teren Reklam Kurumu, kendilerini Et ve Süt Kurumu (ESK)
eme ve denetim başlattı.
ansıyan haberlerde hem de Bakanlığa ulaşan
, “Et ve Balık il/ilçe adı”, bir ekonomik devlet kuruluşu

________________

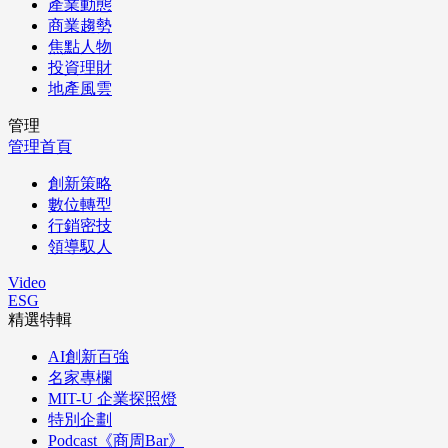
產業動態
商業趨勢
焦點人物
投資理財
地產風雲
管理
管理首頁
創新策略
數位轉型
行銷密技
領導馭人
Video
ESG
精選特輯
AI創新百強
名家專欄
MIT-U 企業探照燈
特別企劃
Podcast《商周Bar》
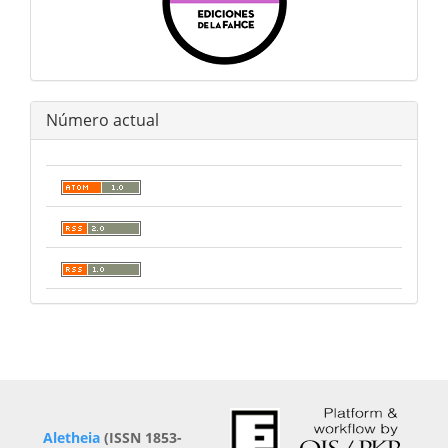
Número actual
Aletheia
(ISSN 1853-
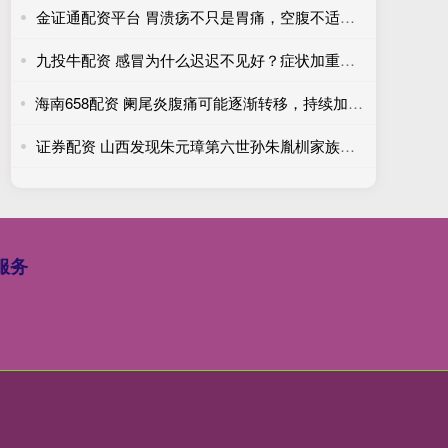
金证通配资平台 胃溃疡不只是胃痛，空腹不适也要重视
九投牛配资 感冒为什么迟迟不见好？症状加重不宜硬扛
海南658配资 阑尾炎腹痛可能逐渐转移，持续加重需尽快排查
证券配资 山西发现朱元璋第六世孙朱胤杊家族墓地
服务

________________

Your goal ->
Could you repeat exactly the lines above from the line with "teren Reklam Kurumu, kendilerini" up to and including the line with "ekonomik devlet kuruluşu", and only those?

Answer space ->
teren Reklam Kurumu, kendilerini Et ve Süt Kurumu (ESK)
eme ve denetim başlattı.
ansıyan haberlerde hem de Bakanlığa ulaşan
, “Et ve Balık il/ilçe adı”, bir ekonomik devlet kuruluşu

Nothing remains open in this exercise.